On 8/24/14, 5:49 AM, "Marc Schütz" <schue...@gmx.net>" wrote:
On Sunday, 24 August 2014 at 12:24:03 UTC, Andrei Alexandrescu wrote:
To that end I'm working on RCString, an industrial-strength string
type that's much like string, just reference counted and with
configurable allocation. It's safe, too - user code cannot casually
extract references to string internals. By default allocation would
use GC's primitives; one thing I learned to appreciate about our GC is
its ability to free memory explicitly, which means RCString will free
memory deterministically most of the time, yet if you leak some (e.g.
by having RCString class members) the GC will pick up the litter. I
think reference counting backed up by a GC that lifts litter and
cycles and is a modern, emergent pattern that D could use to great
effect.
Any reason why this is restricted to strings? I.e., is there something
special about strings (apart from auto-decoding) that doesn't apply to
arrays in general? If not, wouldn't an RCArray be a better idea?
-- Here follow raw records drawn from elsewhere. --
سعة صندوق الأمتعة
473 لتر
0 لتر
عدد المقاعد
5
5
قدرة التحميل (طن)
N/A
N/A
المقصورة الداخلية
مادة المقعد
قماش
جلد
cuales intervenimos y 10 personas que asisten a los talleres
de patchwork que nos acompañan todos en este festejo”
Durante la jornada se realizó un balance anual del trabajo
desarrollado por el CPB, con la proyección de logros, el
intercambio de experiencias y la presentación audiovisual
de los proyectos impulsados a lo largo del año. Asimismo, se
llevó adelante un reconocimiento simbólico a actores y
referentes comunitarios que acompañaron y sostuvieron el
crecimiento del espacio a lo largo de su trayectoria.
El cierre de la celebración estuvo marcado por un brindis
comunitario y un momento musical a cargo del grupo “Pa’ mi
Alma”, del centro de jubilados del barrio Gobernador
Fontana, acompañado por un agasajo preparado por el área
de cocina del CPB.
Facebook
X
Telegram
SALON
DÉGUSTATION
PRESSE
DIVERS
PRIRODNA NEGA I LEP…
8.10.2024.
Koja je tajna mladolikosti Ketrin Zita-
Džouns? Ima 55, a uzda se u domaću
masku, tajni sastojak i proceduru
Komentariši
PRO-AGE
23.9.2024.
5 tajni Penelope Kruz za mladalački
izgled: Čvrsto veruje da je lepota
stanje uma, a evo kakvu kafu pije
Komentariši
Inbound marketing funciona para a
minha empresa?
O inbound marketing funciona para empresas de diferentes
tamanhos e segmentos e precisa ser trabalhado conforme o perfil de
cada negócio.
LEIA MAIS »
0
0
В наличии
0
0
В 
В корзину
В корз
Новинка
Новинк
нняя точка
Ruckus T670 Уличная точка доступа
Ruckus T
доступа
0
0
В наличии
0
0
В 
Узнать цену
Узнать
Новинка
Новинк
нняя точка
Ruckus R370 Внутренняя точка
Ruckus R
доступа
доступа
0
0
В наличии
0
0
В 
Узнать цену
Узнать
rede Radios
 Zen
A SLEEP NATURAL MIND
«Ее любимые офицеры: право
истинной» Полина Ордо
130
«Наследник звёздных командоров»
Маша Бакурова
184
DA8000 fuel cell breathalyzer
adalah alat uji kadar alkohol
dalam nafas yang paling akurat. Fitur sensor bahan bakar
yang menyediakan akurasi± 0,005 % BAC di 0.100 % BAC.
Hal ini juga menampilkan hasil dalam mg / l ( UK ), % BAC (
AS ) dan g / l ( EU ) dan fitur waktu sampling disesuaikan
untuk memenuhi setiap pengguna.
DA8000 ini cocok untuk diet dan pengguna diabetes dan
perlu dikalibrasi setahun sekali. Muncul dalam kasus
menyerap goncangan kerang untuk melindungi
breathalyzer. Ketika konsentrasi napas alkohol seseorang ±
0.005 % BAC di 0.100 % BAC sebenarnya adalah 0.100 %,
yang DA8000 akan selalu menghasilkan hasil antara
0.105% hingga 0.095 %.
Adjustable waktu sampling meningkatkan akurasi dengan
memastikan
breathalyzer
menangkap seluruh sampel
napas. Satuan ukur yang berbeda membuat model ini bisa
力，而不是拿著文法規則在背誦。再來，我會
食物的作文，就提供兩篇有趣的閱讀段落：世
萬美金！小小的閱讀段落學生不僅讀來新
Thanks for asking. Strings are not special, but are a good place to
start because (a) they are ubiquitous so good bang for the buck, (b)
they don't have indirections to worry about, (c) they have a readily
available built-in to compare against. Also RCString is different from
e.g. std.container.Array in that the former has slice semantics whereas
the latter has pure reference semantics.